§ TASK REQUIREMENTS: Examine each line of the data, and copy the ones containing "NƯỚC".
== INFORMATION
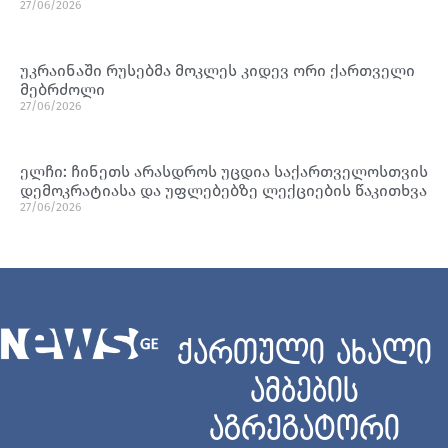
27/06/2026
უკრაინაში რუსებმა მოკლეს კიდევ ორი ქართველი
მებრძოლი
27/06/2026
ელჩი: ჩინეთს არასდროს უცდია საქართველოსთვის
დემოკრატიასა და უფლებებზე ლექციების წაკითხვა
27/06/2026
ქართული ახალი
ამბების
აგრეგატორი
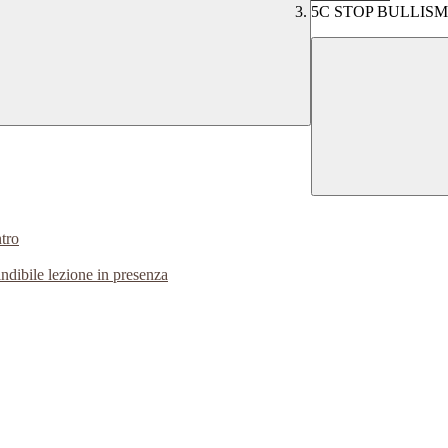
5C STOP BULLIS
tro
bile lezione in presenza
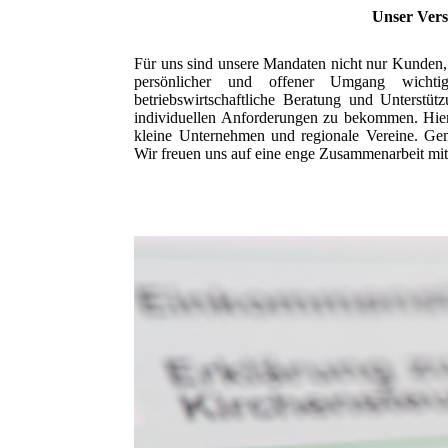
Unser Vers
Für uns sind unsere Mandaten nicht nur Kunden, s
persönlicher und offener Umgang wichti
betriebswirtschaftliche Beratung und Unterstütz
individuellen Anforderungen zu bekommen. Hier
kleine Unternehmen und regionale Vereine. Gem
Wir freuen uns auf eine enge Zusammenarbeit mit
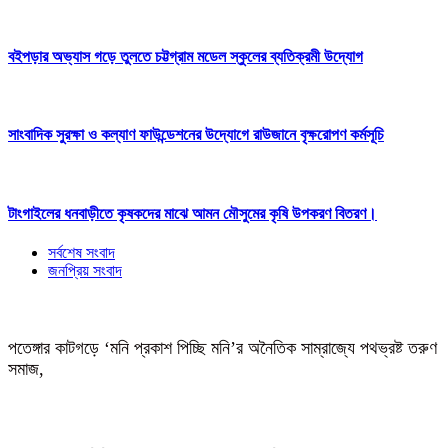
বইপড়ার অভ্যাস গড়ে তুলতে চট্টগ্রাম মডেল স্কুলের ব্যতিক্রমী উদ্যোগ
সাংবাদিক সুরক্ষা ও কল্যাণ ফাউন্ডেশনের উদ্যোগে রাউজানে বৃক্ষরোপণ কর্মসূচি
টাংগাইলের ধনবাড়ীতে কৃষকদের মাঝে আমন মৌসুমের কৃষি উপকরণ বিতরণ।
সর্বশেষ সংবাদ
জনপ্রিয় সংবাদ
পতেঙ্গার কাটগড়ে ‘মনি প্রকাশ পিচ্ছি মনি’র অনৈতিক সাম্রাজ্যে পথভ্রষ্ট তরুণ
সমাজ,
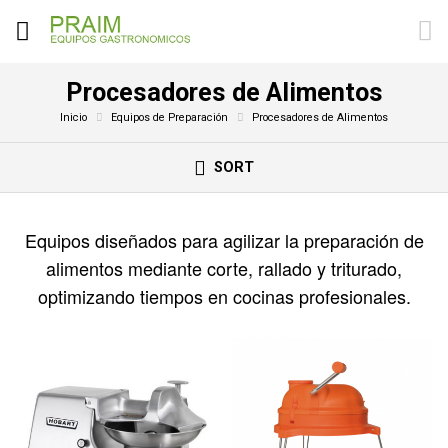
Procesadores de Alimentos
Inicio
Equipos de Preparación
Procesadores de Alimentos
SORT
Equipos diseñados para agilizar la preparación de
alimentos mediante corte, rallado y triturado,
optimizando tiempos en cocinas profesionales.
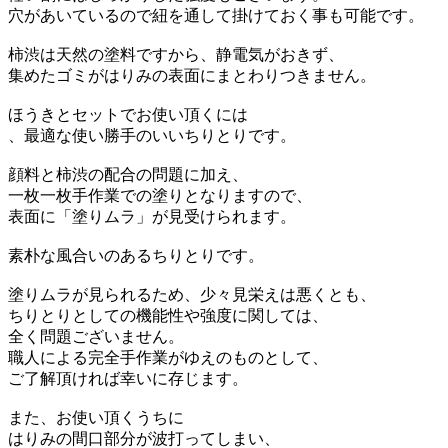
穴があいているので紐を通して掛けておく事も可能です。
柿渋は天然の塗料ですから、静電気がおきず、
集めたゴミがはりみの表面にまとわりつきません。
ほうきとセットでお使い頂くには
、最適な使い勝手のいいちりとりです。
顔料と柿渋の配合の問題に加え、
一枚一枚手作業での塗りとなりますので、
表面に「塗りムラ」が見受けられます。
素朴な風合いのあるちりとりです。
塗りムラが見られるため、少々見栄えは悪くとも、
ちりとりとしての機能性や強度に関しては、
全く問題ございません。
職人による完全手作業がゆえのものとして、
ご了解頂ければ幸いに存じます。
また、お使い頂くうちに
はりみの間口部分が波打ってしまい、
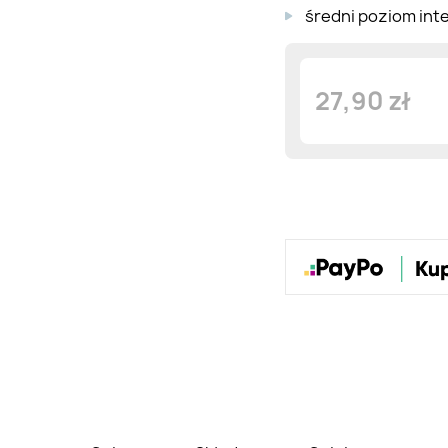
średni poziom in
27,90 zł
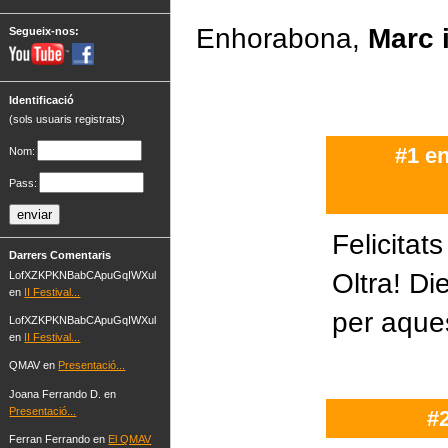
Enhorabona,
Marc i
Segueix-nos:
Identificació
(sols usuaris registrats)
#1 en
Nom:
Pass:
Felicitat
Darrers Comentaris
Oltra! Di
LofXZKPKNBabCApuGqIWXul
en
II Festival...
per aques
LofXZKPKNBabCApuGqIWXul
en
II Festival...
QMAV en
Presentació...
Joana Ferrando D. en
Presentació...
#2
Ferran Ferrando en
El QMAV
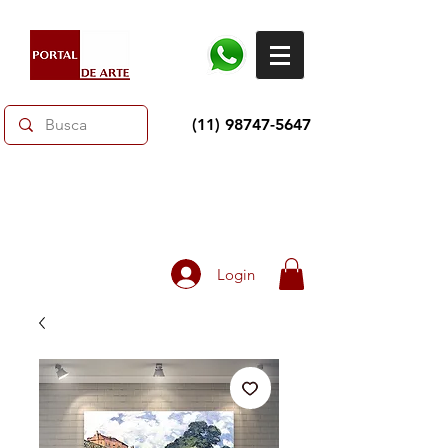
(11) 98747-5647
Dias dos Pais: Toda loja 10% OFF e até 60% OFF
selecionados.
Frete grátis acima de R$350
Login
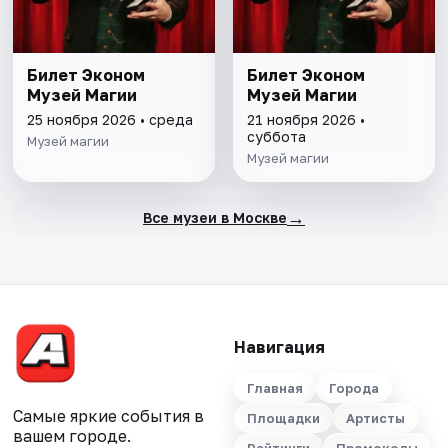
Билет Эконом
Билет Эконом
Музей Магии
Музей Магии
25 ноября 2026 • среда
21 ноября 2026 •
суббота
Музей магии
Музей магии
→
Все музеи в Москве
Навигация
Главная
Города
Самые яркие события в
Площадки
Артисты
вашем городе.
====
== INFORMATION
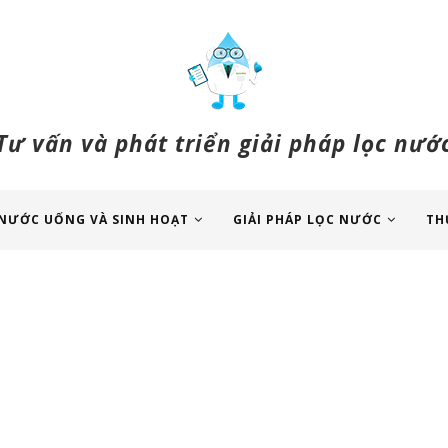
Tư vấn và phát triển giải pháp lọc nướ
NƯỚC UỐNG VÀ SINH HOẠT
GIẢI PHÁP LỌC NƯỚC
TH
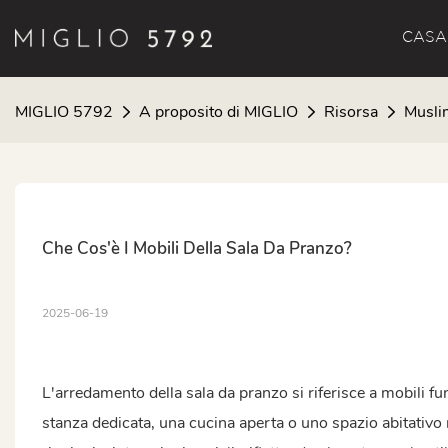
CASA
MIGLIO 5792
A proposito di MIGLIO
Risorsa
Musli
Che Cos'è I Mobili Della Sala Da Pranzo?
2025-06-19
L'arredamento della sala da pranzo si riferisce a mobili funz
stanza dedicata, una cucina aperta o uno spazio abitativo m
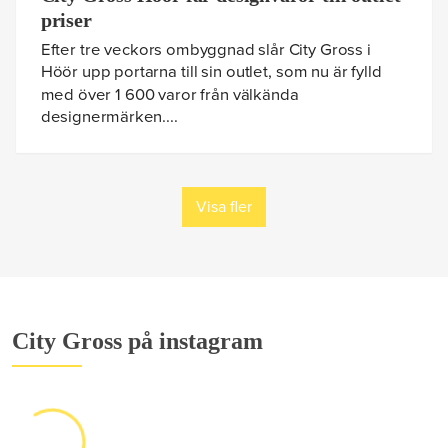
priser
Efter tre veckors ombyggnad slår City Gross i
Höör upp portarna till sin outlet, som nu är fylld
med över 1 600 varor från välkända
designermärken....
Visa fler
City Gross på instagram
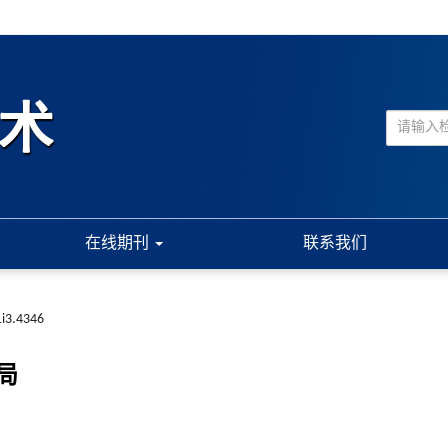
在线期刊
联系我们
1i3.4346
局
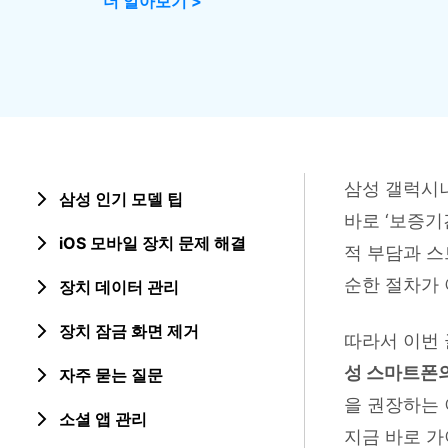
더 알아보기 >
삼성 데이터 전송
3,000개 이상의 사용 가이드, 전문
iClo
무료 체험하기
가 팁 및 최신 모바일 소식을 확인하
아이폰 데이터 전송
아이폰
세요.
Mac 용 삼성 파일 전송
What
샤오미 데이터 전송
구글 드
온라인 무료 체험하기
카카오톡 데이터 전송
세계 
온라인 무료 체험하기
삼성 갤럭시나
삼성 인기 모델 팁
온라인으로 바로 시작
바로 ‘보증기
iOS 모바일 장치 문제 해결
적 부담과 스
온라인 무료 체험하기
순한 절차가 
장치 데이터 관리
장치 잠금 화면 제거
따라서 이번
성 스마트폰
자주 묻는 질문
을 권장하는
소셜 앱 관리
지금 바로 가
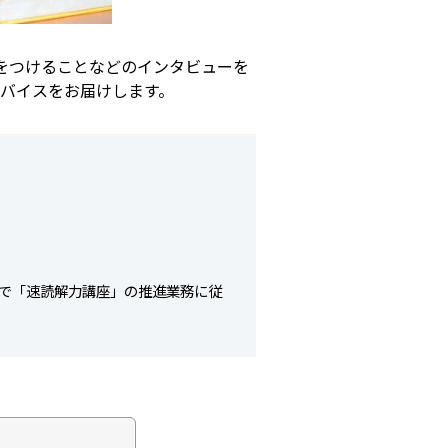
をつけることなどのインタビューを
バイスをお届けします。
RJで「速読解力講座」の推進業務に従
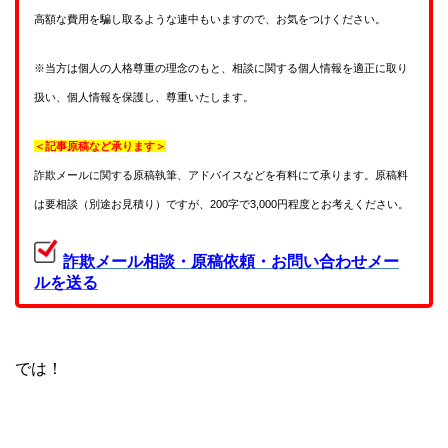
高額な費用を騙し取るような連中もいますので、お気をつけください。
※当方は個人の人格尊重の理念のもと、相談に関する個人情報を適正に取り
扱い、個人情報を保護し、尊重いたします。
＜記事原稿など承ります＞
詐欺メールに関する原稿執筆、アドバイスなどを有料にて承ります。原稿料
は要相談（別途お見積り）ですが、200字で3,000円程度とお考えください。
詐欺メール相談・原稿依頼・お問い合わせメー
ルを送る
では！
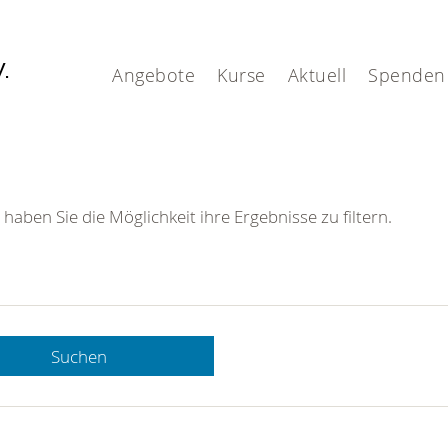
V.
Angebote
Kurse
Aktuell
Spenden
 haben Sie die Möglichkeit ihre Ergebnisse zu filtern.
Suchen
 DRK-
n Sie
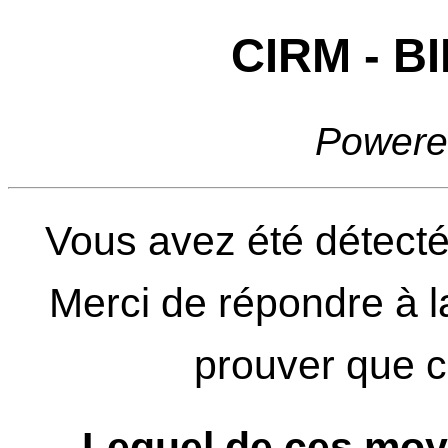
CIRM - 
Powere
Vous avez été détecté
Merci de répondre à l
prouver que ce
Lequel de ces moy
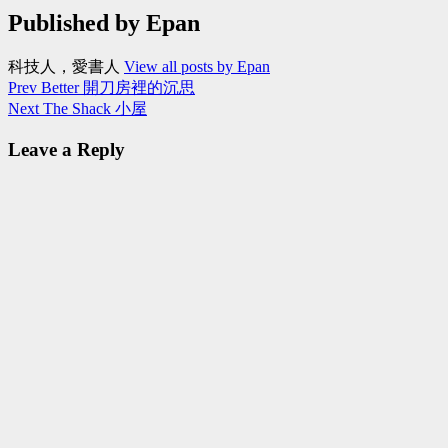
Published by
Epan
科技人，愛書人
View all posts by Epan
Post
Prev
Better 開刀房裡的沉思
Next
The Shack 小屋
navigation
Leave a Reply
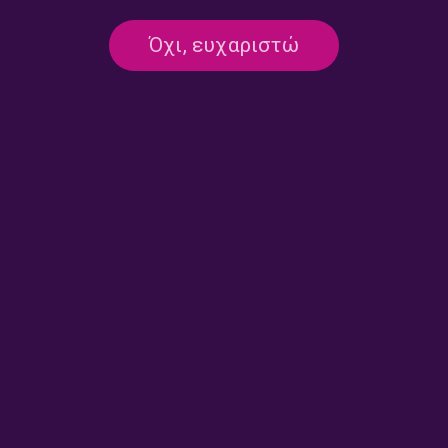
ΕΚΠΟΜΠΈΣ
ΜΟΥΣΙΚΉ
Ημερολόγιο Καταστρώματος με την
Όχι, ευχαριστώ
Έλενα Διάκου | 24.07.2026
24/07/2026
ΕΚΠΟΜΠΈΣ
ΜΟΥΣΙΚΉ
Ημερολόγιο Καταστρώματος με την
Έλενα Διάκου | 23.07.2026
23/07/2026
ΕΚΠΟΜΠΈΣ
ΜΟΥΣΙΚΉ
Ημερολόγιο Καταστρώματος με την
====
§ SOLVED PROBLEM:
NƯỚC UỐNG VÀ SINH HOẠT
GIẢI PHÁP LỌC NƯỚC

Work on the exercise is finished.